## Aim of the task
Using the data below, copy each line that includes the word "Disclosure".

## Dataset excerpts
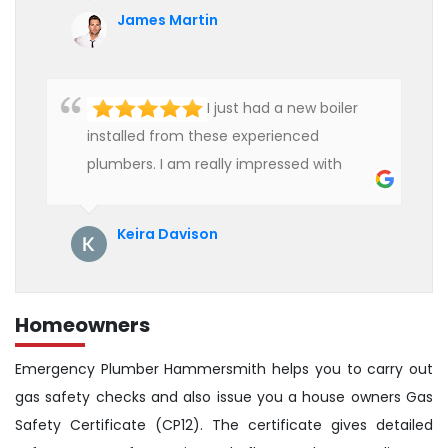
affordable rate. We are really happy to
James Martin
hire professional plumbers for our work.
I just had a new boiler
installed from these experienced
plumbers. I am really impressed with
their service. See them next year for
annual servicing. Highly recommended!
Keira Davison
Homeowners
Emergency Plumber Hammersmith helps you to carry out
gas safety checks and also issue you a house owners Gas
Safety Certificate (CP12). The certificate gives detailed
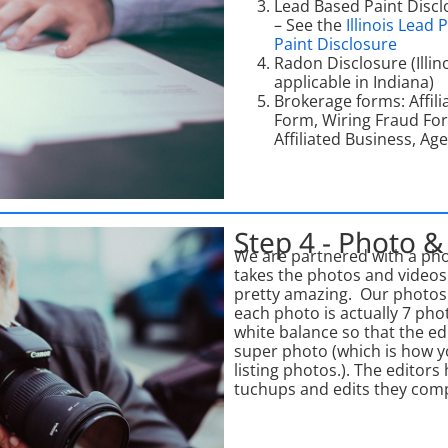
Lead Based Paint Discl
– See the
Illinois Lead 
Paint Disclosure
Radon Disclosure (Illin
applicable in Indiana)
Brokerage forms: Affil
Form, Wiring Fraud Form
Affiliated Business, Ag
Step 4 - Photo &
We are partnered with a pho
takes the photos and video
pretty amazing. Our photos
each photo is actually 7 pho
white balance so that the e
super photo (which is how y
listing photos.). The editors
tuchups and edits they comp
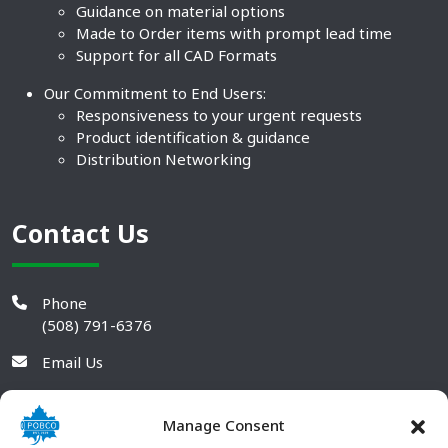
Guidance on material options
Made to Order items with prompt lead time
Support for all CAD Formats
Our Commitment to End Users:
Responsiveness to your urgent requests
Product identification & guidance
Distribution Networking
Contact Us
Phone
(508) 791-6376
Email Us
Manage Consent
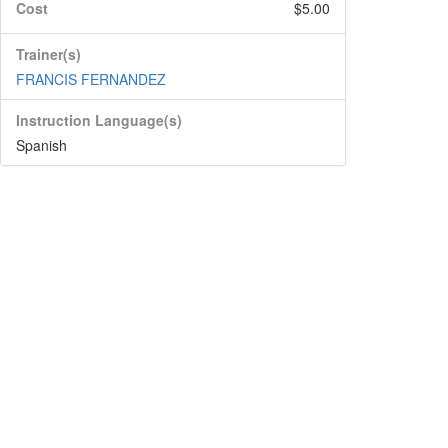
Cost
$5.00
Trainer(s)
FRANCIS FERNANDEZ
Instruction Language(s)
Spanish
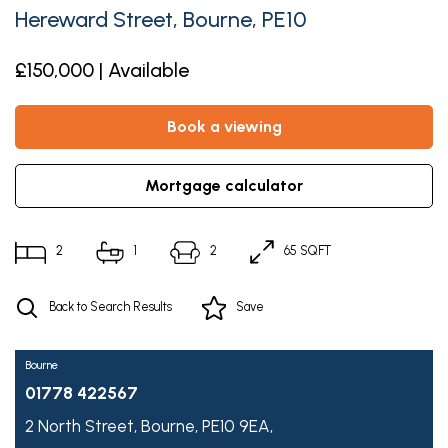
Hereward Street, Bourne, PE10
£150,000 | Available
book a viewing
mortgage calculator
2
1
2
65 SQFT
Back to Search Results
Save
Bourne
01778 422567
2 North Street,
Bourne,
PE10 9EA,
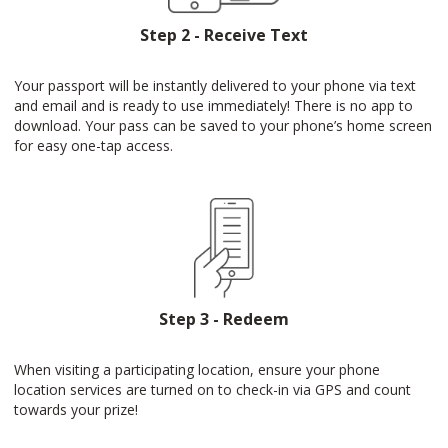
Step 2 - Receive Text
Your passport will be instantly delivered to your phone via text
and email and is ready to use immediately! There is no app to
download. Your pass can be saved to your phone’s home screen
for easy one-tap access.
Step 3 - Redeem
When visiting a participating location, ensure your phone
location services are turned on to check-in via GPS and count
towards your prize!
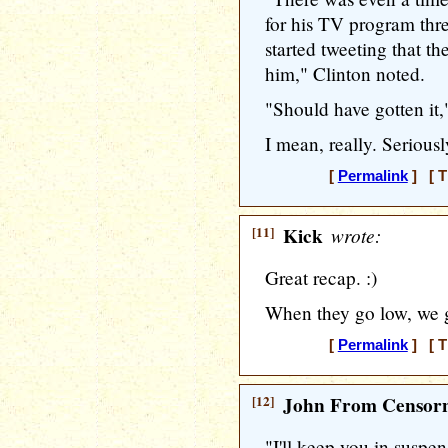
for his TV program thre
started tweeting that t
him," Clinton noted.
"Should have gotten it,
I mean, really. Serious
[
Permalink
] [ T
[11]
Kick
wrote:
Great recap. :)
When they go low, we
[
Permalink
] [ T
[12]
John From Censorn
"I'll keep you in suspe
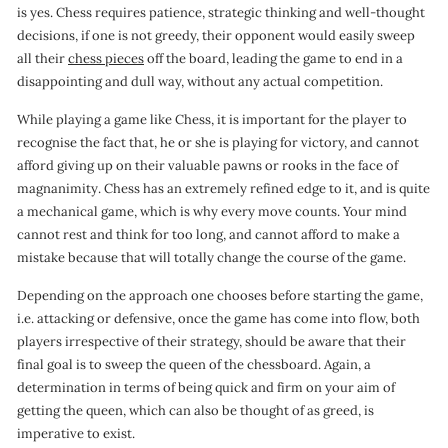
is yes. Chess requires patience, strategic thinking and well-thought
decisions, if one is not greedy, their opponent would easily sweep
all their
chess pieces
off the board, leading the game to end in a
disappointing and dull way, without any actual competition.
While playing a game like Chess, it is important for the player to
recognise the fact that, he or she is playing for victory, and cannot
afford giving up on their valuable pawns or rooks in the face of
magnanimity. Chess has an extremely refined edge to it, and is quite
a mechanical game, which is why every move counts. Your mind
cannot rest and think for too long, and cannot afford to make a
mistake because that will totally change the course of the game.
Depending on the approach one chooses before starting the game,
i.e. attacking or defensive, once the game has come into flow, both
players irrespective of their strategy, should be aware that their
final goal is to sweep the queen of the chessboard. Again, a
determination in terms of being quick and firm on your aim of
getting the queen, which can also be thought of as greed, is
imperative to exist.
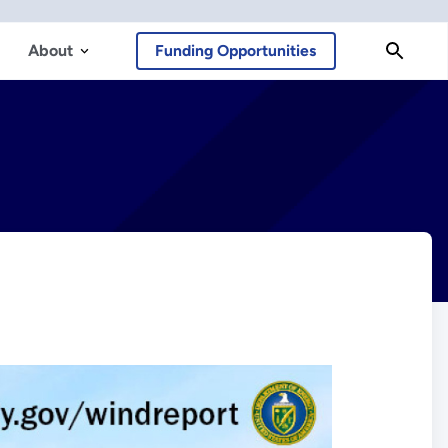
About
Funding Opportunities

## Reply
Paint Disclosure
Radon Disclosure (Illin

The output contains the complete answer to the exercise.